Stored data:

⟨

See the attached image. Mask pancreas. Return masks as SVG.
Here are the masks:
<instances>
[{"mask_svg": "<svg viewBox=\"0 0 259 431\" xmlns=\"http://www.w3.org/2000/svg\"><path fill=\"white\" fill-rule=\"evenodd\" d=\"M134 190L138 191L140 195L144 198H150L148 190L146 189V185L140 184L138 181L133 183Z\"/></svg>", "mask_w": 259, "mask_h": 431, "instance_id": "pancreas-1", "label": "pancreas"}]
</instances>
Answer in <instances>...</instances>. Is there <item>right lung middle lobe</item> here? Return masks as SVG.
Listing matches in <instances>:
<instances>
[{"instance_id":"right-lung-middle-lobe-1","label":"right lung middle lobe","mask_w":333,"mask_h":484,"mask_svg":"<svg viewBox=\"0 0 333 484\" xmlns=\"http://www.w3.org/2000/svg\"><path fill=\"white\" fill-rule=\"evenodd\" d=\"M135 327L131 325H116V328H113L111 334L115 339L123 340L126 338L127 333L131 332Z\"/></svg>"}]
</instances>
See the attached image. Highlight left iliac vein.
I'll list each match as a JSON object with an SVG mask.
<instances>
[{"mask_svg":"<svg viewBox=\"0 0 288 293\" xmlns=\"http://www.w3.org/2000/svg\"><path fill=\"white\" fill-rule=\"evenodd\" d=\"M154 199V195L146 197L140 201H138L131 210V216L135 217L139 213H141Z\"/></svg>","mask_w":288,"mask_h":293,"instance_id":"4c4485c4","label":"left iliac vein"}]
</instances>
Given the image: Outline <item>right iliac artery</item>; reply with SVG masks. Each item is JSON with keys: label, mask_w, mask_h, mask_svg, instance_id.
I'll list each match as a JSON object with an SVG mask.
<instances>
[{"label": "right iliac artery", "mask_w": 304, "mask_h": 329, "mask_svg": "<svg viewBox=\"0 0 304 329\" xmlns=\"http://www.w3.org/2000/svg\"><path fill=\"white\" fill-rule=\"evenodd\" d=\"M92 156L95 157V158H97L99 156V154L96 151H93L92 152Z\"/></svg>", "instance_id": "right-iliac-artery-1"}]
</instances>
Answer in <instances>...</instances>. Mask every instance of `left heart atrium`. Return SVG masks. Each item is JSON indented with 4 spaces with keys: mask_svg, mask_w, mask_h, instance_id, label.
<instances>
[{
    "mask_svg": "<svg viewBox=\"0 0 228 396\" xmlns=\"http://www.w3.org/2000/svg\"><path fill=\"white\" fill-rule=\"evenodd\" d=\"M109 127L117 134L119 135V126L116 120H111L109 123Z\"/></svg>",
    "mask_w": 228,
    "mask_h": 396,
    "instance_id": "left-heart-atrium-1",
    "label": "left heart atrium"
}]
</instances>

⟩

■ **WHAT THE TASK ASKS**: The answer must be the line containing "See the attached image. Highlight" and every line after it to the end of the data, each set down exactly.

■ **SOLVED PROBLEM**:
See the attached image. Highlight left iliac vein.
I'll list each match as a JSON object with an SVG mask.
<instances>
[{"mask_svg":"<svg viewBox=\"0 0 288 293\" xmlns=\"http://www.w3.org/2000/svg\"><path fill=\"white\" fill-rule=\"evenodd\" d=\"M154 199V195L146 197L140 201H138L131 210V216L135 217L139 213H141Z\"/></svg>","mask_w":288,"mask_h":293,"instance_id":"4c4485c4","label":"left iliac vein"}]
</instances>
Given the image: Outline <item>right iliac artery</item>; reply with SVG masks. Each item is JSON with keys: label, mask_w, mask_h, mask_svg, instance_id.
I'll list each match as a JSON object with an SVG mask.
<instances>
[{"label": "right iliac artery", "mask_w": 304, "mask_h": 329, "mask_svg": "<svg viewBox=\"0 0 304 329\" xmlns=\"http://www.w3.org/2000/svg\"><path fill=\"white\" fill-rule=\"evenodd\" d=\"M92 156L95 157V158H97L99 156V154L96 151H93L92 152Z\"/></svg>", "instance_id": "right-iliac-artery-1"}]
</instances>
Answer in <instances>...</instances>. Mask every instance of `left heart atrium`. Return SVG masks. Each item is JSON indented with 4 spaces with keys: mask_svg, mask_w, mask_h, instance_id, label.
<instances>
[{
    "mask_svg": "<svg viewBox=\"0 0 228 396\" xmlns=\"http://www.w3.org/2000/svg\"><path fill=\"white\" fill-rule=\"evenodd\" d=\"M109 127L117 134L119 135V126L116 120H111L109 123Z\"/></svg>",
    "mask_w": 228,
    "mask_h": 396,
    "instance_id": "left-heart-atrium-1",
    "label": "left heart atrium"
}]
</instances>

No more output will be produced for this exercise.